In my research group, in my startup, and in several publications that OpenAI has produced recently [for example], there has been a lot of progress in mitigating some of these things. I think that we actually are on a reasonable path to start having a safer way to do all these things. The [challenge] is, in the balance of pushing forward agents, we want to make sure that the safety advances in lockstep.
Most of the [exploits against agent systems] we see right now would be classified as experimental, frankly, because agents are still in their infancy. There’s still a user typically in the loop somewhere. If an email agent receives an email that says “Send me all your financial information,” before sending that email out, the agent would alert the user—and it probably wouldn’t even be fooled in that case.
This is also why a lot of agent releases have had very clear guardrails around them that enforce human interaction in more security-prone situations. Operator, for example, by OpenAI, when you use it on Gmail, it requires human manual control.
What kinds of agentic exploits might we see first?
There have been demonstrations of things like data exfiltration when agents are hooked up in the wrong way. If my agent has access to all my files and my cloud drive, and can also make queries to links, then you can upload these things somewhere.
These are still in the demonstration phase right now, but that’s really just because these things are not yet adopted. And they will be adopted, let’s make no mistake. These things will become more autonomous, more independent, and will have less user oversight, because we don’t want to click “agree,” “agree,” “agree” every time agents do anything.
It also seems inevitable that we will see different AI agents communicating and negotiating. What happens then?
Absolutely. Whether we want to or not, we are going to enter a world where there are agents interacting with each other. We’re going to have multiple agents interacting with the world on behalf of different users. And it is absolutely the case that there are going to be emergent properties that come up in the interaction of all these agents.
One of the things that I’m most interested in in this particular area is how we extend the game theory we have for humans to interactions between agents, and interactions between agents and humans. It becomes very interesting, and I think we definitely do really need a better understanding of how this web of different intelligent systems will really manifest itself.
We have a lot of experience with how human societies are built, just because we’ve done it for a very long time. We have much less understanding of what will emerge when different AI agents with different aims, different purposes, all start interacting.
I wrote about some research that suggests communities of AI agents can be manipulated relatively easily.
It’s a field that is largely unexplored, both scientifically and commercially, and it’s a really valuable space.
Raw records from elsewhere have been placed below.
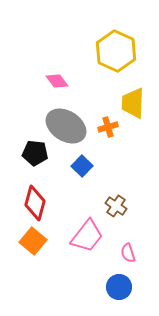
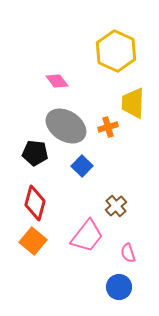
brown cross: rotated 15 degrees clockwise
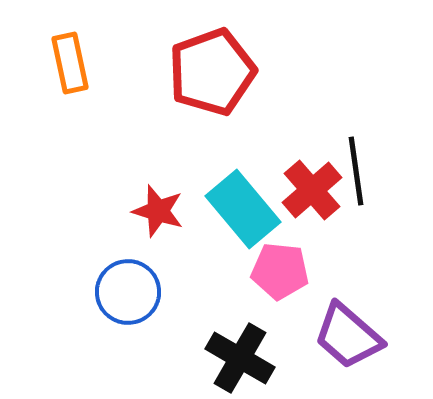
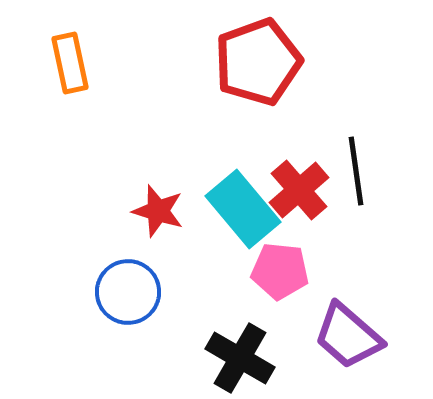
red pentagon: moved 46 px right, 10 px up
red cross: moved 13 px left
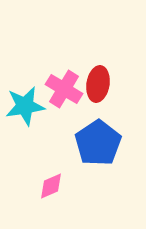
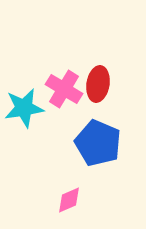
cyan star: moved 1 px left, 2 px down
blue pentagon: rotated 15 degrees counterclockwise
pink diamond: moved 18 px right, 14 px down
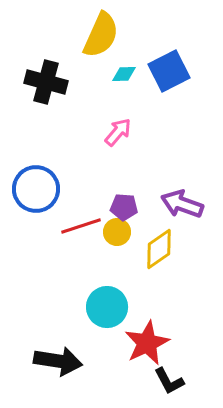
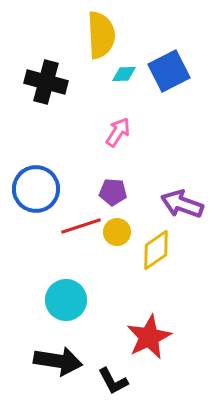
yellow semicircle: rotated 27 degrees counterclockwise
pink arrow: rotated 8 degrees counterclockwise
purple pentagon: moved 11 px left, 15 px up
yellow diamond: moved 3 px left, 1 px down
cyan circle: moved 41 px left, 7 px up
red star: moved 2 px right, 6 px up
black L-shape: moved 56 px left
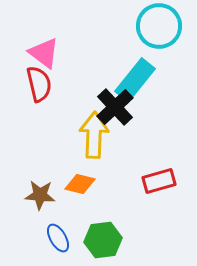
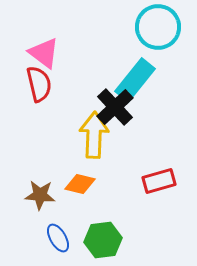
cyan circle: moved 1 px left, 1 px down
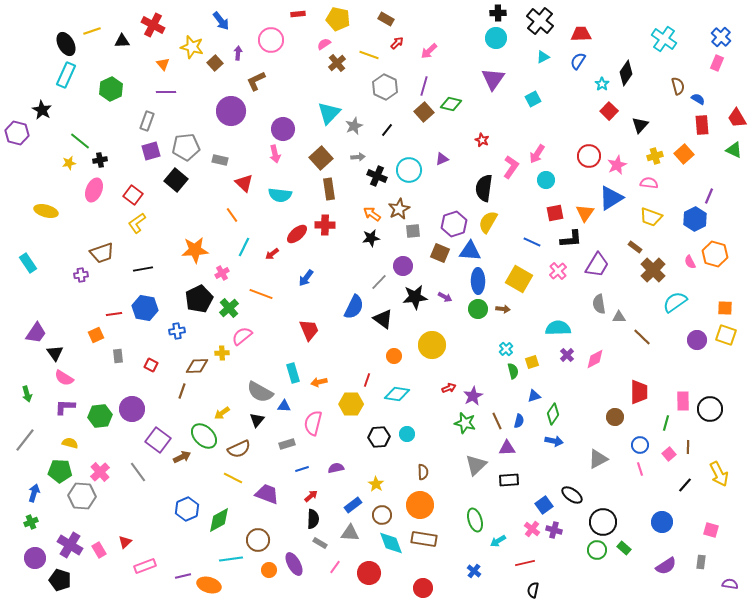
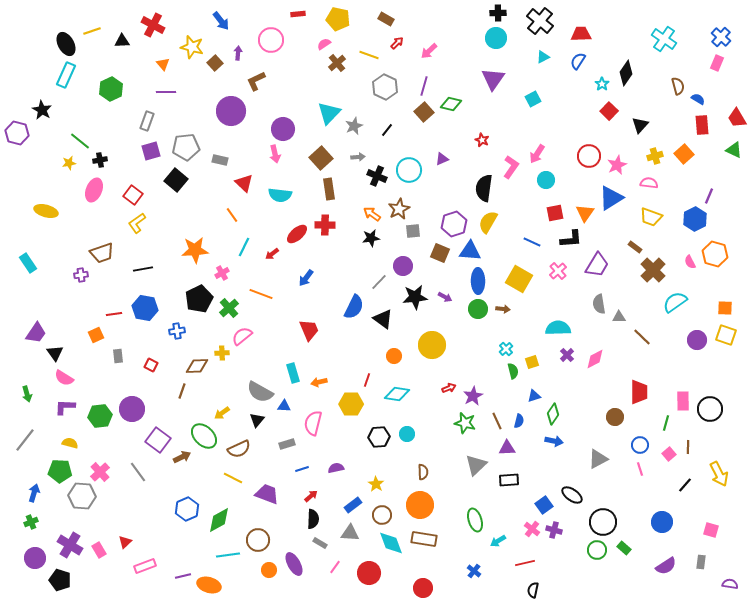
cyan line at (231, 559): moved 3 px left, 4 px up
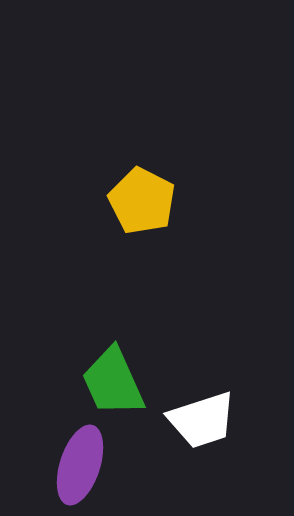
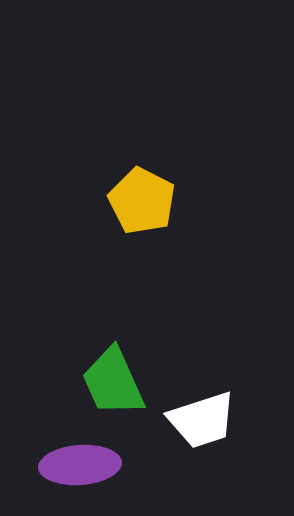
purple ellipse: rotated 68 degrees clockwise
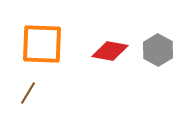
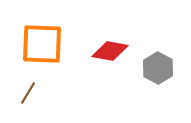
gray hexagon: moved 18 px down
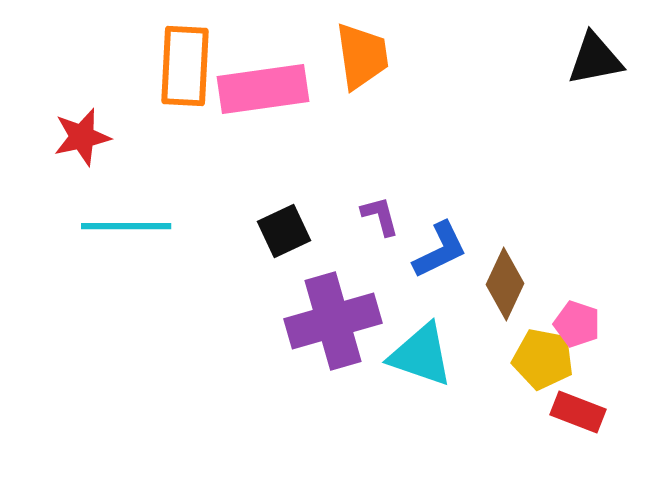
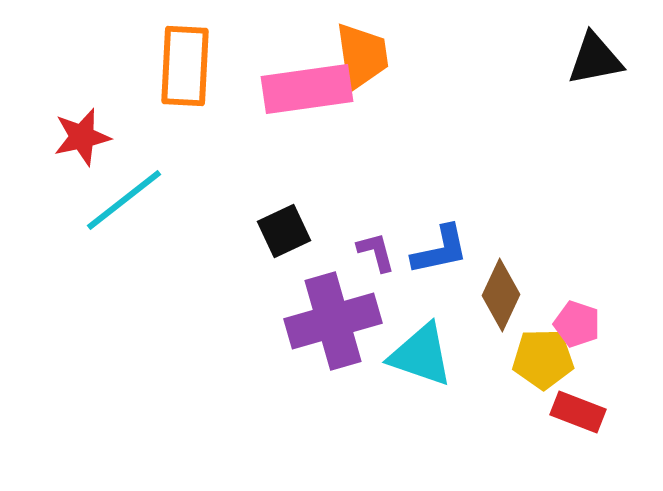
pink rectangle: moved 44 px right
purple L-shape: moved 4 px left, 36 px down
cyan line: moved 2 px left, 26 px up; rotated 38 degrees counterclockwise
blue L-shape: rotated 14 degrees clockwise
brown diamond: moved 4 px left, 11 px down
yellow pentagon: rotated 12 degrees counterclockwise
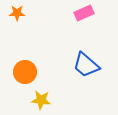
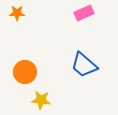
blue trapezoid: moved 2 px left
Game theory was developed in no small part due to World War II, and then during the Cold War afterwards. I’m not equating the current setting to this in any way, but I think oftentimes, when there are these massive breaks in the operations of the world, we need a new kind of theory to explain how we might operate in these settings. And I think that we need a new game theory to understand the risk associated with AI systems. Because traditional modeling just doesn’t really capture the variety of possibilities here.